ICAI president Ved Jain said he was not aware of any such order and declined to comment.
The government official, however, said that ICAI has the option of seeking a review at a higher level for waiver of penalty and restoration of exemption.
"Claims of exemption (under section 12a of IT Act) are disallowed to ICAI for violation of income tax laws on five counts," the official told PTI.
Incidentally, ICAI had said it will bar auditors who vetted Satyam's books from practicing for life, if found guilty. ICAI itself may now face penalty, proceedings for which have already been initiated.
In fact , about Rs 33.5-crore (Rs 335-million) income of the institute for the year 2006-07 (the assessment year under consideration) has been held taxable which hints that the income of the institute beyond 2007 will also be taxed.
The institute did not get its audit report signed by the right person, violating the basic rule for getting the tax exemption following which the exemptions were cancelled, the official said.

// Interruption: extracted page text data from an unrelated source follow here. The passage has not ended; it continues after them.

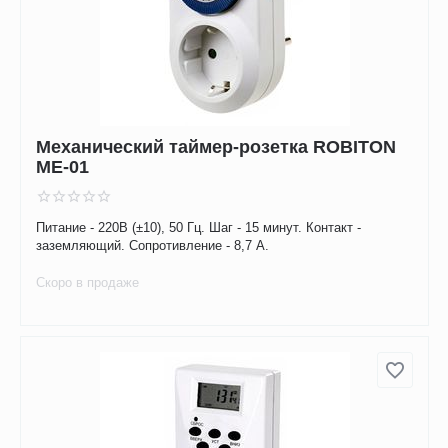
Механический таймер-розетка ROBITON
ME-01
Питание - 220В (±10), 50 Гц. Шаг - 15 минут. Контакт -
заземляющий. Сопротивление - 8,7 А.
Скоро в продаже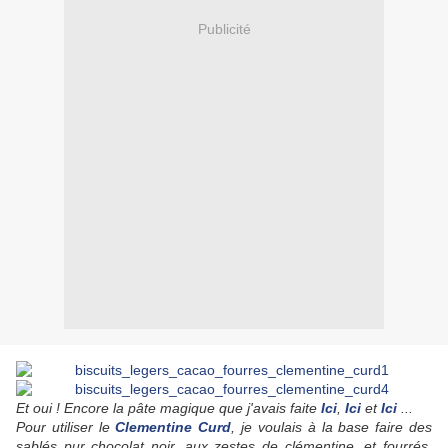
Publicité
Et oui ! Encore la pâte magique que j'avais faite
Ici
,
Ici
et
Ici
...
Pour utiliser le
Clementine Curd
, je voulais à la base faire des
sablés pur chocolat noir, aux zestes de clémentine, et fourrés.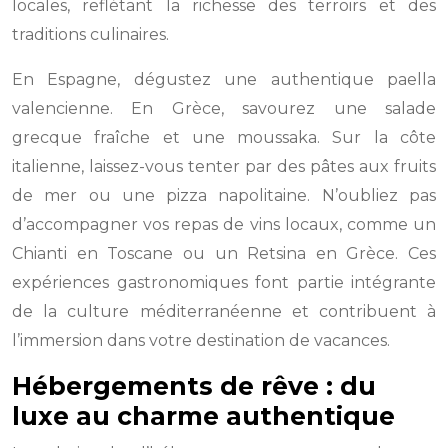
locales, reflétant la richesse des terroirs et des
traditions culinaires.
En Espagne, dégustez une authentique paella
valencienne. En Grèce, savourez une salade
grecque fraîche et une moussaka. Sur la côte
italienne, laissez-vous tenter par des pâtes aux fruits
de mer ou une pizza napolitaine. N’oubliez pas
d’accompagner vos repas de vins locaux, comme un
Chianti en Toscane ou un Retsina en Grèce. Ces
expériences gastronomiques font partie intégrante
de la culture méditerranéenne et contribuent à
l’immersion dans votre destination de vacances.
Hébergements de rêve : du
luxe au charme authentique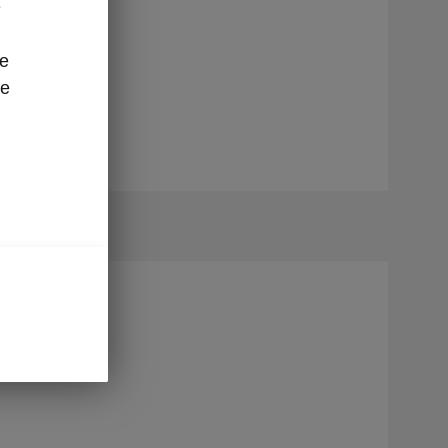
e
ze
ak plannen.
re
paratie,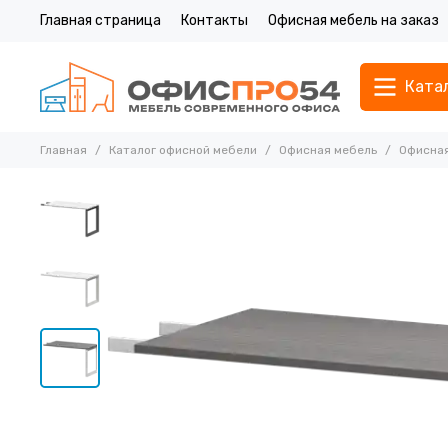
Главная страница
Контакты
Офисная мебель на заказ
Ката
Главная
Каталог офисной мебели
Офисная мебель
Офисная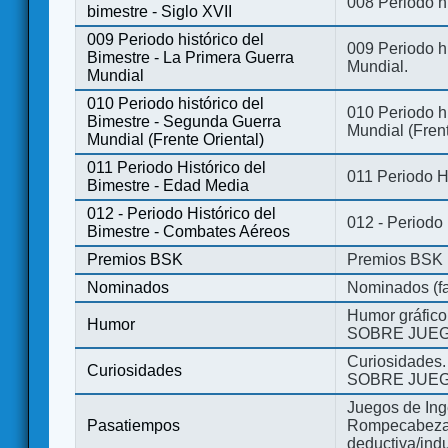
008 Periodo hi
bimestre - Siglo XVII
009 Periodo histórico del
009 Periodo hi
Bimestre - La Primera Guerra
Mundial.
Mundial
010 Periodo histórico del
010 Periodo h
Bimestre - Segunda Guerra
Mundial (Frent
Mundial (Frente Oriental)
011 Periodo Histórico del
011 Periodo H
Bimestre - Edad Media
012 - Periodo Histórico del
012 - Periodo
Bimestre - Combates Aéreos
Premios BSK
Premios BSK
Nominados
Nominados (fa
Humor gráfico
Humor
SOBRE JUEG
Curiosidades.
Curiosidades
SOBRE JUEG
Juegos de Ing
Pasatiempos
Rompecabezas
deductiva/indu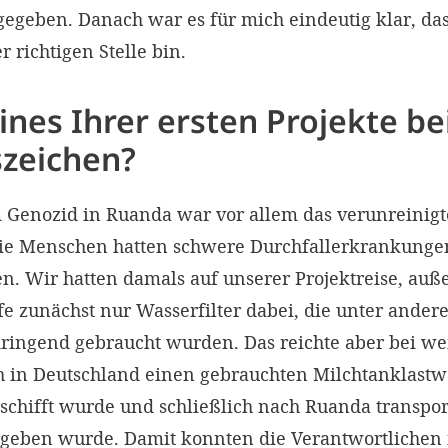
egeben. Danach war es für mich eindeutig klar, dass
r richtigen Stelle bin.
nes Ihrer ersten Projekte be
zeichen?
Genozid in Ruanda war vor allem das verunreinigt
ie Menschen hatten schwere Durchfallerkrankunge
n. Wir hatten damals auf unserer Projektreise, auß
e zunächst nur Wasserfilter dabei, die unter ander
ingend gebraucht wurden. Das reichte aber bei wei
h in Deutschland einen gebrauchten Milchtanklastw
chifft wurde und schließlich nach Ruanda transpor
geben wurde. Damit konnten die Verantwortlichen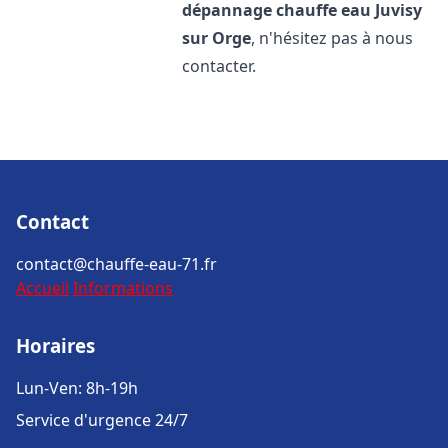
dépannage chauffe eau
Juvisy
sur Orge
, n'hésitez pas à nous
contacter.
Contact
contact@chauffe-eau-71.fr
Accueil
Informations
Horaires
Lun-Ven: 8h-19h
Service d'urgence 24/7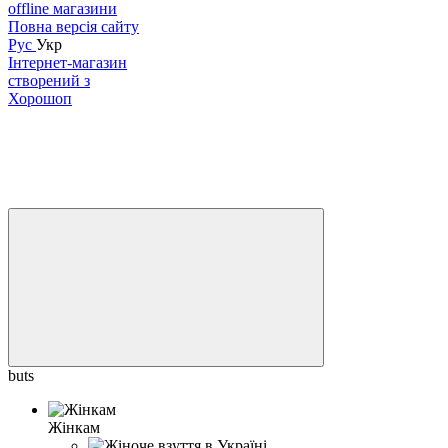
offline магазини
Повна версія сайту
Рус
Укр
Інтернет-магазин
створений з
Хорошоп
buts
Жінкам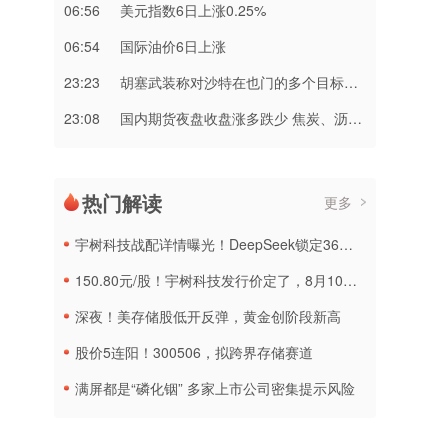
06:56
美元指数6日上涨0.25%
06:54
国际油价6日上涨
23:23
胡塞武装称对沙特在也门的多个目标实施打击
23:08
国内期货夜盘收盘涨多跌少 焦炭、沥青涨超2%
热门解读
更多
宇树科技战配详情曝光！DeepSeek锁定36个月，社保基金多个组合参与
150.80元/股！宇树科技发行价定了，8月10日申购
深夜！美存储股低开反弹，黄金创阶段新高
股价5连阳！300506，拟跨界存储赛道
满屏都是“磷化铟” 多家上市公司密集提示风险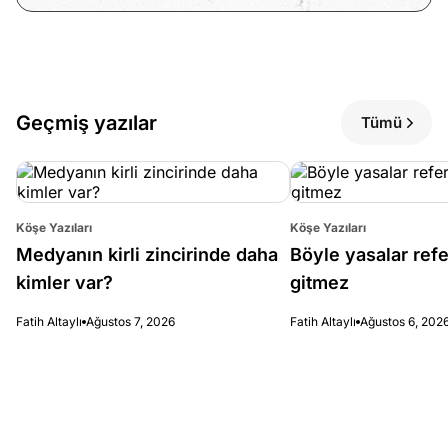
Geçmiş yazılar
Tümü
Köşe Yazıları
Köşe Yazıları
Medyanın kirli zincirinde daha
Böyle yasalar re
kimler var?
gitmez
Fatih Altaylı
Ağustos 7, 2026
Fatih Altaylı
Ağustos 6, 202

Further, the accounting regulator had granted loan to its associate body, ICAI Accounting Research Foundation, without charging any interest or taking any guarantee, which is another violation, the official added.
As far as income form coaching classes is concerned, the institute earned Rs 88.45 lakh (Rs 8.84 million) from the classes for CA aspirants which it did not show as income as it never maintained a separate books of accounts for the coaching business, he said.
Institutions registered under Section 12 (A) get tax exemptions as charitable institutions but at the same time the department has a right to withdraw the exemptions if found violating any conditions for the benefit.